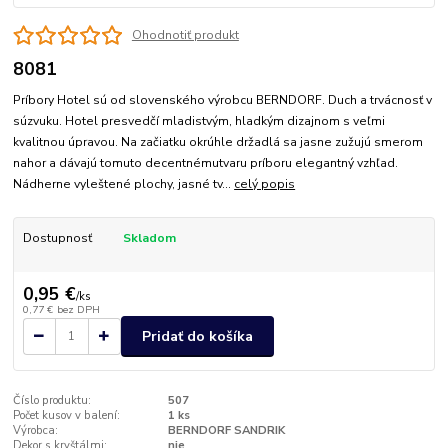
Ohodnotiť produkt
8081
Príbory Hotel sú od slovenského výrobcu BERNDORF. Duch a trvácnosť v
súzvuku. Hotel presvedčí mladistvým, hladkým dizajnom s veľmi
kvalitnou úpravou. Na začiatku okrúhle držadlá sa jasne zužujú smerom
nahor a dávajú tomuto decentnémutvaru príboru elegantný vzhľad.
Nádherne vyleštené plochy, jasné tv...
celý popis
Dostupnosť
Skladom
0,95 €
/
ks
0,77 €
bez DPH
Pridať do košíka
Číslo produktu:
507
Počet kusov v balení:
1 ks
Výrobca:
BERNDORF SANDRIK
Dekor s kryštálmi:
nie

··········

EXERCISE PROMPT: Without changing a word, restate the listing above; the pictures stay out.

ANSWER TO THE PROBLEM:
Ohodnotiť produkt
8081
Príbory Hotel sú od slovenského výrobcu BERNDORF. Duch a trvácnosť v
súzvuku. Hotel presvedčí mladistvým, hladkým dizajnom s veľmi
kvalitnou úpravou. Na začiatku okrúhle držadlá sa jasne zužujú smerom
nahor a dávajú tomuto decentnémutvaru príboru elegantný vzhľad.
Nádherne vyleštené plochy, jasné tv...
celý popis
Dostupnosť
Skladom
0,95 €
/
ks
0,77 €
bez DPH
Pridať do košíka
Číslo produktu:
507
Počet kusov v balení:
1 ks
Výrobca:
BERNDORF SANDRIK
Dekor s kryštálmi:
nie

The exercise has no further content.